**How to complete this task**
Copy each entry precisely as written, and do not carry over the pictures.

**Extracted records**
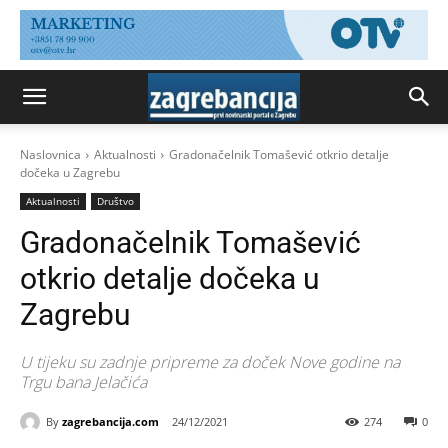
Naslovnica
Aktualnosti
Gradonačelnik Tomašević otkrio detalje
dočeka u Zagrebu
Aktualnosti
Društvo
Gradonačelnik Tomašević
otkrio detalje dočeka u
Zagrebu
U tijeku su zadnje pripreme za doček Nove godine na
Trgu bana Jelačića
By
zagrebancija.com
24/12/2021
274
0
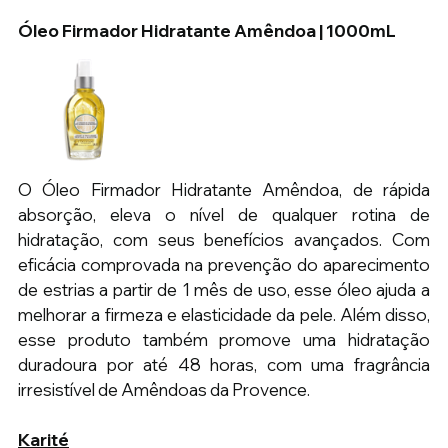
Óleo Firmador Hidratante Amêndoa | 1000mL 
O Óleo Firmador Hidratante Amêndoa, de rápida 
absorção, eleva o nível de qualquer rotina de 
hidratação, com seus benefícios avançados. Com 
eficácia comprovada na prevenção do aparecimento 
de estrias a partir de 1 mês de uso, esse óleo ajuda a 
melhorar a firmeza e elasticidade da pele. Além disso, 
esse produto também promove uma hidratação 
duradoura por até 48 horas, com uma fragrância 
irresistível de Amêndoas da Provence.
Karité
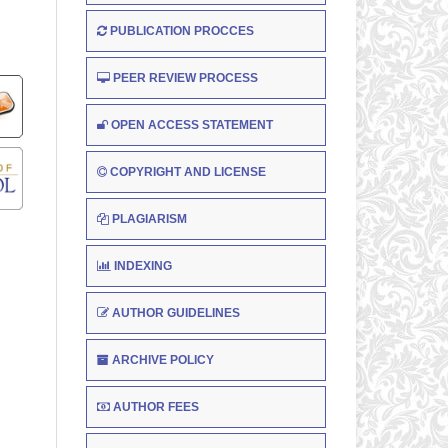
PUBLICATION PROCCES
PEER REVIEW PROCESS
OPEN ACCESS STATEMENT
COPYRIGHT AND LICENSE
PLAGIARISM
INDEXING
AUTHOR GUIDELINES
ARCHIVE POLICY
AUTHOR FEES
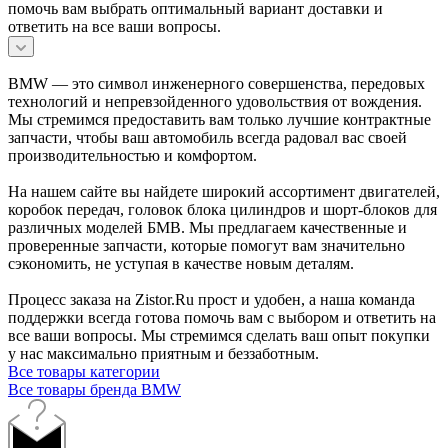
помочь вам выбрать оптимальный вариант доставки и
ответить на все ваши вопросы.
BMW — это символ инженерного совершенства, передовых
технологий и непревзойденного удовольствия от вождения.
Мы стремимся предоставить вам только лучшие контрактные
запчасти, чтобы ваш автомобиль всегда радовал вас своей
производительностью и комфортом.
На нашем сайте вы найдете широкий ассортимент двигателей,
коробок передач, головок блока цилиндров и шорт-блоков для
различных моделей БМВ. Мы предлагаем качественные и
проверенные запчасти, которые помогут вам значительно
сэкономить, не уступая в качестве новым деталям.
Процесс заказа на Zistor.Ru прост и удобен, а наша команда
поддержки всегда готова помочь вам с выбором и ответить на
все ваши вопросы. Мы стремимся сделать ваш опыт покупки
у нас максимально приятным и беззаботным.
Все товары категории
Все товары бренда BMW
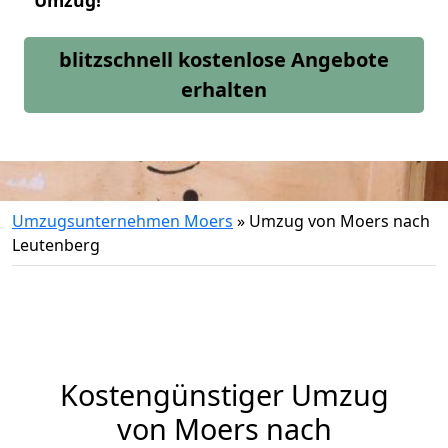
Umzug!
blitzschnell kostenlose Angebote
erhalten
Umzugsunternehmen Moers
»
Umzug von Moers nach
Leutenberg
Kostengünstiger Umzug
von Moers nach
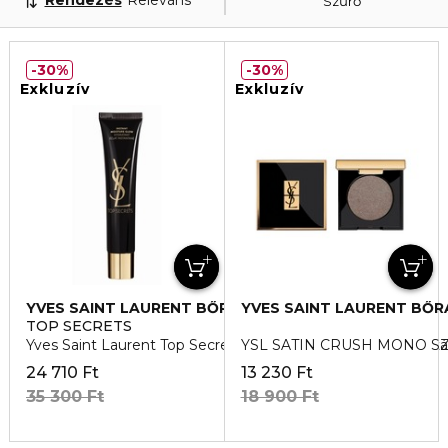
Rendezés
Releváns
Szűrő
30%
30%
Exkluzív
Exkluzív
YVES SAINT LAURENT BŐRÁPOLÁS
YVES SAINT LAURENT BŐ
TOP SECRETS
Yves Saint Laurent Top Secret Instant Moisture Glow Hidrat
YSL SATIN CRUSH MONO 
24 710 Ft
13 230 Ft
35 300 Ft
18 900 Ft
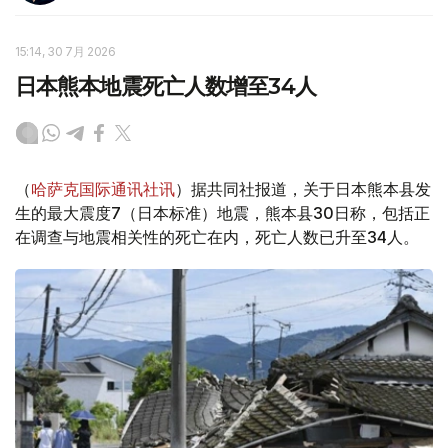
15:14, 30 7月 2026
日本熊本地震死亡人数增至34人
（
哈萨克国际通讯社讯
）据共同社报道，关于日本熊本县发
生的最大震度7（日本标准）地震，熊本县30日称，包括正
在调查与地震相关性的死亡在内，死亡人数已升至34人。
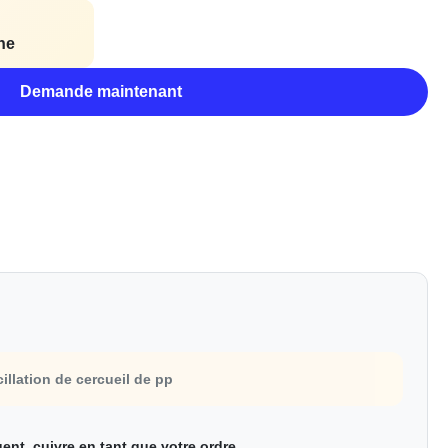
ne
Demande maintenant
illation de cercueil de pp
gent, cuivre en tant que votre ordre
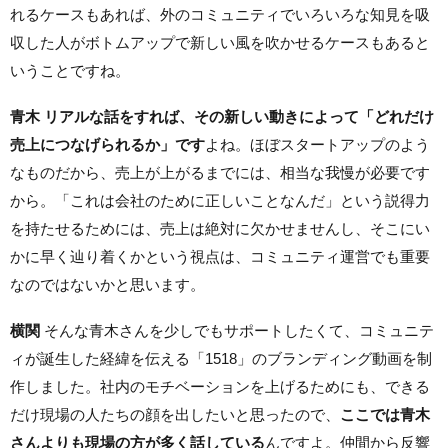
れるケースもあれば、外のコミュニティでいろいろな知見を吸
収した人がボトムアップで新しい風を吹かせるケースもあると
いうことですね。
青木 リアルな話をすれば、その新しい動きによって「どれだけ
売上につなげられるか」です
よね。ほぼスタートアップのよう
なものだから、売上が上がるまでには、相当な我慢が必要です
から。「これは会社のために正しいことなんだ」という説得力
を持たせるためには、売上は絶対に欠かせませんし、そこにい
かに早く辿り着くかという視点は、コミュニティ運営でも重要
なのではないかと思います。
横関
そんな青木さんを少しでもサポートしたくて、コミュニテ
ィが誕生した経緯を伝える「1518」のブランディング動画を制
作しました。社内のモチベーションを上げるためにも、できる
だけ現場の人たちの顔を出したいと思ったので、
ここでは青木
さんよりも現場の方が多く話している
んですよ。仲間から反響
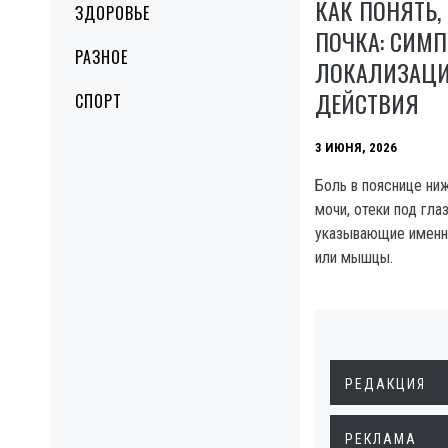
КАК ПОНЯТЬ,
ЗДОРОВЬЕ
ПОЧКА: СИМ
РАЗНОЕ
ЛОКАЛИЗАЦИ
ДЕЙСТВИЯ
СПОРТ
3 ИЮНЯ, 2026
Боль в пояснице ни
мочи, отеки под гла
указывающие именно 
или мышцы.
РЕДАКЦИЯ
РЕКЛАМА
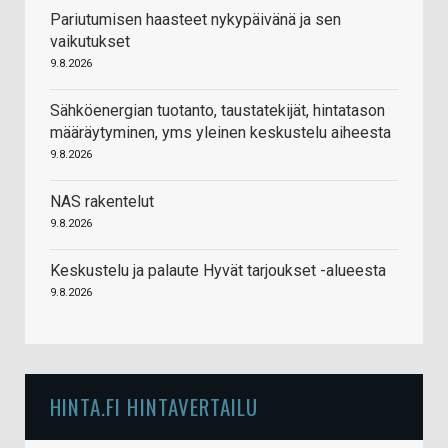
Pariutumisen haasteet nykypäivänä ja sen
vaikutukset
9.8.2026
Sähköenergian tuotanto, taustatekijät, hintatason
määräytyminen, yms yleinen keskustelu aiheesta
9.8.2026
NAS rakentelut
9.8.2026
Keskustelu ja palaute Hyvät tarjoukset -alueesta
9.8.2026
HINTA.FI HINTAVERTAILU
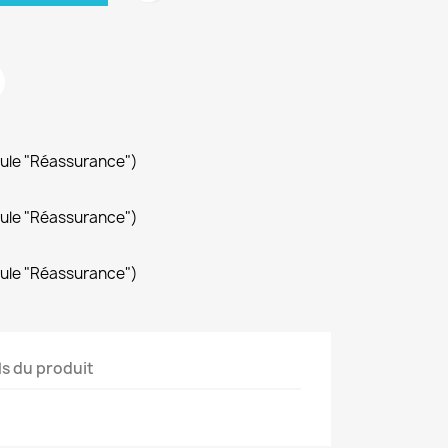
dule "Réassurance")
dule "Réassurance")
dule "Réassurance")
ls du produit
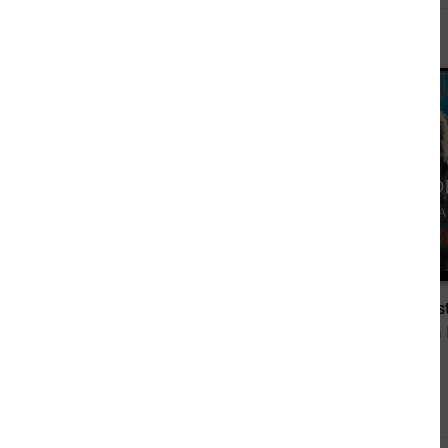
Andere kauften auch
0,00 €
Das Verlangen des Omega: Band 1
von Bella Lore
von Bella
Andere sahen sich auch an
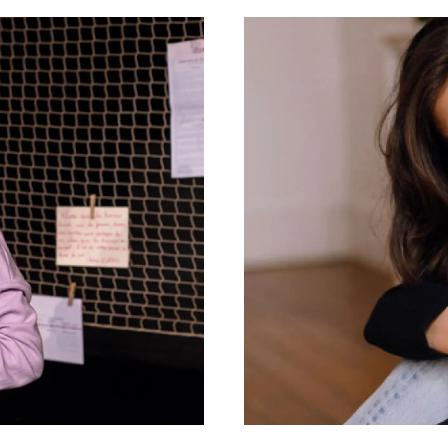
Tarifs, cartes et pass
Arriver au tnba
Accessibilité
Bar / La Petite Sœur
FAQ
Ressources
Programmes de salle
Vidéos
Documents
Podcasts
Technique
Ressources pédagogiques
Espace production
Actualités
Newsletter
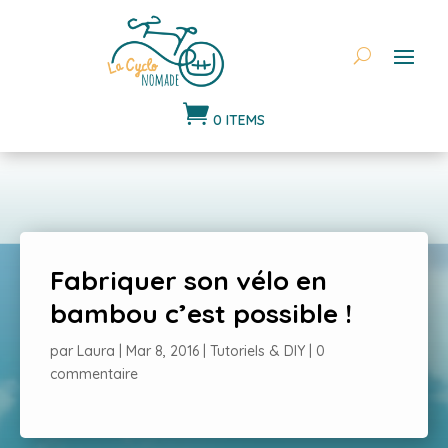

0 ITEMS
Fabriquer son vélo en
bambou c’est possible !
par
Laura
|
Mar 8, 2016
|
Tutoriels & DIY
|
0
commentaire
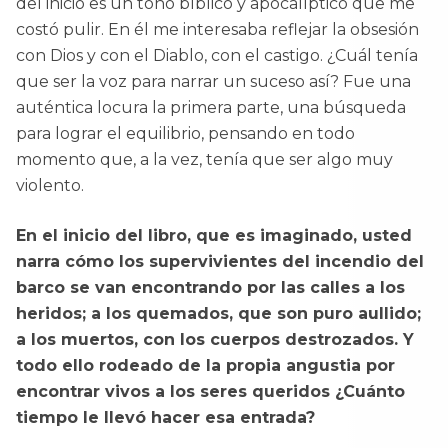
del inicio es un tono bíblico y apocalíptico que me
costó pulir. En él me interesaba reflejar la obsesión
con Dios y con el Diablo, con el castigo. ¿Cuál tenía
que ser la voz para narrar un suceso así? Fue una
auténtica locura la primera parte, una búsqueda
para lograr el equilibrio, pensando en todo
momento que, a la vez, tenía que ser algo muy
violento.
En el inicio del libro, que es imaginado, usted
narra cómo los supervivientes del incendio del
barco se van encontrando por las calles a los
heridos; a los quemados, que son puro aullido;
a los muertos, con los cuerpos destrozados. Y
todo ello rodeado de la propia angustia por
encontrar vivos a los seres queridos ¿Cuánto
tiempo le llevó hacer esa entrada?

**Answer space**
Naslovnica
Aktualnosti
Gradonačelnik Tomašević otkrio detalje
dočeka u Zagrebu
Aktualnosti
Društvo
Gradonačelnik Tomašević
otkrio detalje dočeka u
Zagrebu
U tijeku su zadnje pripreme za doček Nove godine na
Trgu bana Jelačića
By
zagrebancija.com
24/12/2021
274
0
Óleo Firmador Hidratante Amêndoa | 1000mL 
O Óleo Firmador Hidratante Amêndoa, de rápida 
absorção, eleva o nível de qualquer rotina de 
hidratação, com seus benefícios avançados. Com 
eficácia comprovada na prevenção do aparecimento 
de estrias a partir de 1 mês de uso, esse óleo ajuda a 
melhorar a firmeza e elasticidade da pele. Além disso, 
esse produto também promove uma hidratação 
duradoura por até 48 horas, com uma fragrância 
irresistível de Amêndoas da Provence.
Karité
PUBLICATION PROCCES
PEER REVIEW PROCESS
OPEN ACCESS STATEMENT
COPYRIGHT AND LICENSE
PLAGIARISM
INDEXING
AUTHOR GUIDELINES
ARCHIVE POLICY
AUTHOR FEES
помочь вам выбрать оптимальный вариант доставки и
ответить на все ваши вопросы.
BMW — это символ инженерного совершенства, передовых
технологий и непревзойденного удовольствия от вождения.
Мы стремимся предоставить вам только лучшие контрактные
запчасти, чтобы ваш автомобиль всегда радовал вас своей
производительностью и комфортом.
На нашем сайте вы найдете широкий ассортимент двигателей,
коробок передач, головок блока цилиндров и шорт-блоков для
различных моделей БМВ. Мы предлагаем качественные и
проверенные запчасти, которые помогут вам значительно
сэкономить, не уступая в качестве новым деталям.
Процесс заказа на Zistor.Ru прост и удобен, а наша команда
поддержки всегда готова помочь вам с выбором и ответить на
все ваши вопросы. Мы стремимся сделать ваш опыт покупки
у нас максимально приятным и беззаботным.
Все товары категории
Все товары бренда BMW
Umzug!
blitzschnell kostenlose Angebote
erhalten
Umzugsunternehmen Moers
»
Umzug von Moers nach
Leutenberg
Kostengünstiger Umzug
von Moers nach
Rendezés
Releváns
Szűrő
30%
30%
Exkluzív
Exkluzív
YVES SAINT LAURENT BŐRÁPOLÁS
YVES SAINT LAURENT BŐ
TOP SECRETS
Yves Saint Laurent Top Secret Instant Moisture Glow Hidrat
YSL SATIN CRUSH MONO 
24 710 Ft
13 230 Ft
35 300 Ft
18 900 Ft
15:14, 30 7月 2026
日本熊本地震死亡人数增至34人
（
哈萨克国际通讯社讯
）据共同社报道，关于日本熊本县发
生的最大震度7（日本标准）地震，熊本县30日称，包括正
在调查与地震相关性的死亡在内，死亡人数已升至34人。
ne
Demande maintenant
illation de cercueil de pp
gent, cuivre en tant que votre ordre
れるケースもあれば、外のコミュニティでいろいろな知見を吸
収した人がボトムアップで新しい風を吹かせるケースもあると
いうことですね。
青木 リアルな話をすれば、その新しい動きによって「どれだけ
売上につなげられるか」です
よね。ほぼスタートアップのよう
なものだから、売上が上がるまでには、相当な我慢が必要です
から。「これは会社のために正しいことなんだ」という説得力
を持たせるためには、売上は絶対に欠かせませんし、そこにい
かに早く辿り着くかという視点は、コミュニティ運営でも重要
なのではないかと思います。
横関
そんな青木さんを少しでもサポートしたくて、コミュニテ
ィが誕生した経緯を伝える「1518」のブランディング動画を制
作しました。社内のモチベーションを上げるためにも、できる
だけ現場の人たちの顔を出したいと思ったので、
ここでは青木
さんよりも現場の方が多く話している
んですよ。仲間から反響
КАК ПОНЯТЬ,
ЗДОРОВЬЕ
ПОЧКА: СИМ
РАЗНОЕ
ЛОКАЛИЗАЦИ
ДЕЙСТВИЯ
СПОРТ
3 ИЮНЯ, 2026
Боль в пояснице ни
мочи, отеки под гла
указывающие именно 
или мышцы.
РЕДАКЦИЯ
РЕКЛАМА
Pariutumisen haasteet nykypäivänä ja sen
vaikutukset
9.8.2026
Sähköenergian tuotanto, taustatekijät, hintatason
määräytyminen, yms yleinen keskustelu aiheesta
9.8.2026
NAS rakentelut
9.8.2026
Keskustelu ja palaute Hyvät tarjoukset -alueesta
9.8.2026
HINTA.FI HINTAVERTAILU
dule "Réassurance")
dule "Réassurance")
dule "Réassurance")
ls du produit
Andere kauften auch
0,00 €
Das Verlangen des Omega: Band 1
von Bella Lore
von Bella
Andere sahen sich auch an
Tarifs, cartes et pass
Arriver au tnba
Accessibilité
Bar / La Petite Sœur
FAQ
Ressources
Programmes de salle
Vidéos
Documents
Podcasts
Technique
Ressources pédagogiques
Espace production
Actualités
Newsletter

0 ITEMS
Fabriquer son vélo en
bambou c’est possible !
par
Laura
|
Mar 8, 2016
|
Tutoriels & DIY
|
0
commentaire
del inicio es un tono bíblico y apocalíptico que me
costó pulir. En él me interesaba reflejar la obsesión
con Dios y con el Diablo, con el castigo. ¿Cuál tenía
que ser la voz para narrar un suceso así? Fue una
auténtica locura la primera parte, una búsqueda
para lograr el equilibrio, pensando en todo
momento que, a la vez, tenía que ser algo muy
violento.
En el inicio del libro, que es imaginado, usted
narra cómo los supervivientes del incendio del
barco se van encontrando por las calles a los
heridos; a los quemados, que son puro aullido;
a los muertos, con los cuerpos destrozados. Y
todo ello rodeado de la propia angustia por
encontrar vivos a los seres queridos ¿Cuánto
tiempo le llevó hacer esa entrada?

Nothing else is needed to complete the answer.